Clinical presentation of HD may include changes in personality, behavior, cognition, speech, and coordination. Physical changes include random uncoordinated extremity movements (chorea), rigidity, leg stiffness, clumsiness, slowness of movement, tremors and muscle spasms. As the disease progresses, concentration on cognitive tasks becomes increasingly difficult, and an individual may have difficulty swallowing and feeding himself. Family history of HD is usually but not always positive.
HD is genetic. Symptoms may show up early in childhood, but in most cases, the first noticeable signs are in a person’s 30s or 40s. There is no cure or treatment for HD. Treatments currently in use are designed solely for the purpose of managing the symptoms of the disease. Death usually occurs at about 15 to 20 years after onset of symptoms and is due to complications of the disease.
The Social Security Administration has long recognized that the length of the disability claims process is problematic, especially for those with terminal or degenerative conditions. Because of this, they began the Compassionate Allowances program in 2008. This program seeks to expedite the process for those whose conditions clearly qualify them as completely disabled.

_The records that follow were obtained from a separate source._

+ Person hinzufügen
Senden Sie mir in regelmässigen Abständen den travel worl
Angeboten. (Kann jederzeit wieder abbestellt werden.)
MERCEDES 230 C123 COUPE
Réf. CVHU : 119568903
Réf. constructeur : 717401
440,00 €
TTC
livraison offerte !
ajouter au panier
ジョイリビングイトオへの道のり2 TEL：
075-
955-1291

The SSA began compiling a list of conditions which automatically qualify claimants for Social Security disability benefits. They have steadily added to this list. If you have been diagnosed with adult onset HD, your claim will automatically be flagged for a compassionate allowance. In most cases, your claim will be approved in a matter of two to six weeks.

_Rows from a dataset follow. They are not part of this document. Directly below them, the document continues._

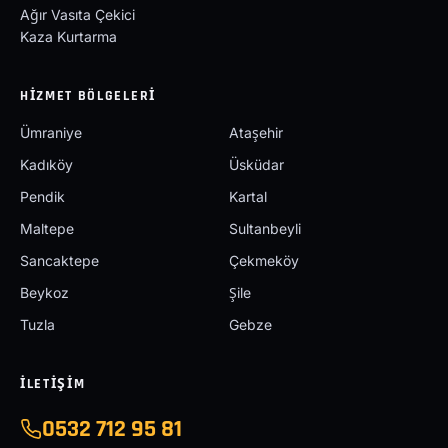
Ağır Vasıta Çekici
Kaza Kurtarma
HIZMET BÖLGELERI
Ümraniye
Ataşehir
Kadıköy
Üsküdar
Pendik
Kartal
Maltepe
Sultanbeyli
Sancaktepe
Çekmeköy
Beykoz
Şile
Tuzla
Gebze
İLETIŞIM
0532 712 95 81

HD has been approved for listing for Compassionate Allowances, the process of applying for Social Security disability benefits with the condition has become significantly easier. If you have been diagnosed, you no longer wonder whether you qualify for disability benefits, nor do you need to worry about going through a drawn-out approval process.

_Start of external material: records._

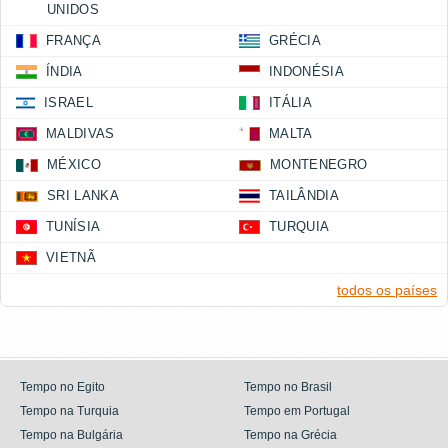
UNIDOS
FRANÇA
GRÉCIA
ÍNDIA
INDONÉSIA
ISRAEL
ITÁLIA
MALDIVAS
MALTA
MÉXICO
MONTENEGRO
SRI LANKA
TAILÂNDIA
TUNÍSIA
TURQUIA
VIETNÃ
todos os países
Tempo no Egito
Tempo no Brasil
Tempo na Turquia
Tempo em Portugal
Tempo na Bulgária
Tempo na Grécia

You will need to include the information pertinent to your adult onset HD with your claim. This will include your doctor’s diagnosis as well as the basis of that diagnosis. In most cases, this will mean including records of any neurological tests, genetic testing, and brain imaging which were used in making the diagnosis.
Other Medical documentation you will need includes:
Claimant’s medical source(s) records documenting progression of motor, cognitive, and psychiatric symptoms and signs; family history of HD; and abnormal neurological exam findings consistent with HD.
Laboratory testing showing a CAG repeat expansion in the HD gene (40 or more CAG repeats).
Brain imaging (MRI) may provide supporting evidence.
Psychological or psychiatric reports including neurocognitive testing.